For when one looked down, it was as if the Maltese Tower kept going for ever, braced and supported by scaffolding so colossal it required most of the island of Malta as its base. This part also looked like an endless stack of kitchen utensils. It was held up not by its own structure, but by hot-air balloons staged all along in a random pattern, balloons that were moved by the winds so that the whole tower swayed one way and then the other under the influence of various breezes. Like some underwater sea worm meets jumble sale.

It must be terribly troublesome in a storm, thought Rue.

The Maltese Tower seemed to have been built with any available material: fabric and net, wood and steel, a massive bicycle here, bits of boat there, very small houses, the occasional train carriage. Rue knew people lived and worked up and down the tower, an entire culture sustained by aetheric travel, but she was hard-pressed to think it wondrous.

Prim came to stand next to her. “Gracious me! It is hideous, isn’t it?”

“Oh, I don’t know.” Rue was disposed to be optimistic. “If one squints, it might be called attractively biological. See those parts, dangling. They are like seed pods.”

“Presumably they’re actually habitations and workshops.”
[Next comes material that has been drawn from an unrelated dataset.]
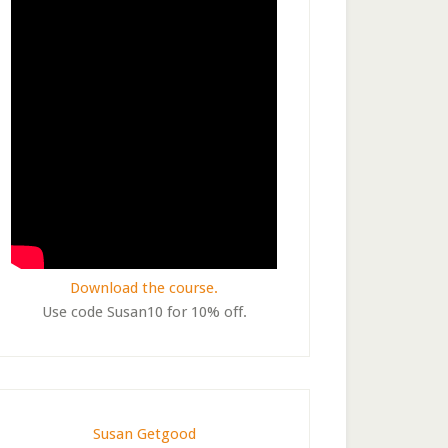
Download the course.
Use code Susan10 for 10% off.
Susan Getgood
Rue ignored her friend’s lack of romantic vision. “The balloons and air tanks there are like leaves stretching upward.”

“I don’t follow.”

“No, you never do.” Rue was resigned. Primrose was a creature of practical elegance and the Maltese Tower was neither.

They watched as enormous dumb waiters, carrying coal, moved sedately up one side of the tower on thick cables. There were long tubes winding around and sucking up water from the Mediterranean, filtering and siphoning, destined for the great ships that docked far above but tapped all the way along by workers and inhabitants. Rue remembered reading somewhere that the Maltese Tower had a dedicated side business in the salt trade.

Percy guided The Spotted Custard forward gingerly, heading for a port on the nearside. The Custard seemed to be going rather fast.

“I should prefer it, professor, if we didn’t actually crash into the Maltese Tower,” said Rue.

“Yes, captain, I guessed as much.”

The Spotted Custard sped up as she caught a breeze.

“Percy!” said Rue, voice rising.

“Everything is in order, captain.”

Rue lifted the speaking tube. “Cut the boilers, please.”

“Anything for you, mon petit chou,” Quesnel’s warm voice acknowledged the command. Rue was decidedly relieved it wasn’t Aggie.

She added, “Once we’re docked, please come up for a discussion on the matter of shore leave.”

“It would be my pleasure,” replied Quesnel.

Rue replaced the tube with the feeling that her engineering staff was doomed to be a problem, one way or another.

Percy toggled the switch that reversed the propeller to the sound of triple flatulence. The Spotted Custard stuttered, jerking to a slower speed, almost sedate. They glided in and nosed up next to one of the spatulas, subsiding into stillness with one final tremendous ptttttt noise.

“Not the most dignified of arrivals,” commented Primrose.

Percy snipped at his sister: “I thought the point was not to crash.”